I would love to testify to the world knowing that I become vulnerable for the sake of showing the world the confirmation of my Christian Catholic Faith I’m an old man so my time is getting short. I don’t believe that God give us the gift of Faith to keep it to ourselves but to share His love, to His praise and glory and for the salvation of souls. What it amounts to is what St.Padre Pio calls, “Sharing the Secrets of the King” In sharing there is the risk of people thinking of me more than I am, believe me I am a weak human being needing all the graces I can get. And I am extremely thankful to Jesus for the ones I have. Nor am I trying to “Can You Top This” It is very hard to do because of it’s very personal nature, I have shared it with people that I thought really needed it, although the world needs it’ but it is not received to well by the world. Even the Catholic forum may not allow it. I have already shared some of my experience with the forum, but I withheld some of it thinking the forum wouldn’t approve for their own reasons.

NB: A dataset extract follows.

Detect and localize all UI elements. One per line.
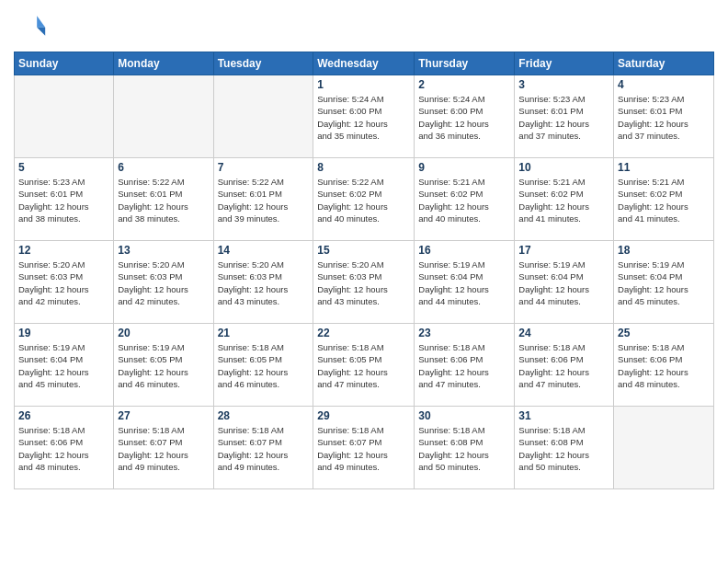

I’m not really sure what you are talking about my friend. Maybe you can PM me with it if you feel it’s sensitive. 🤷

My thinking is to be able and willing to share what I have with people wherever they are in their journey of faith. It need not get uncomfortably detailed. It is sufficient to say, as you did, that I am a sinner in need of all the graces I can get. Without God’s love for me and His mercy I know I’d be completely desolate.
God’s peace,
 
After experiencing some very painful events in my life, I do believe God allowed me to experience these painful events so that I would advance spiritually. Even though I can verify the people involved in order to protect their identity and privacy I will use pseudo names and places. I will offer a series of events on separate posts as to give a fuller picture. To make one post would be too long.
During the years from 1956-60 I was a member of St.Michael’s choir, the choir consisted of three male parts, first bass, second bass and tenor We were twelve in all. Some of the music was done in Latin. Doing the mass required a lot of time and practice, sometime long and boring in efforts to get the music right. It lacked religious sentiment and freedom of spirit,it was ritualistic, formal and by the numbers. I had a strong desire to ascend to that plateau where one could pour out his heart in the freedom of his spirit in worship of God. I felt that the formality of our music impeded the spirit of worship. Everything was controlled.
One day during the Mass we were singing one of the Mass pieces, the Gloria I believe. There was a dramatic crescendo a fortiori in the music. While we were singing there was a thunder storm taking place. I then recalled the teachings of St.Thomas Aquinas where he writes about angels ministering to God in the universe, that they were causing the storm, in control of nature. I knew that everything they did was in love, adoration and praise of God. This was exactly what we were doing in our own limited way. I in faith consciously united myself with them. When our choir hit the apex of the crescendo in the music I said mentally “Now” A bolt of lightening and a loud clap of thunder stunned the choir and I imagined it stunned the people in attendance. I wasn’t stunned because I expected it. The experience reaffirmed my gift of faith ( a faith that all christians have) and it was consoling knowing God accepted our worship and for once I felt liberated from dry discipline and dry formality that impeded my spirit of worship.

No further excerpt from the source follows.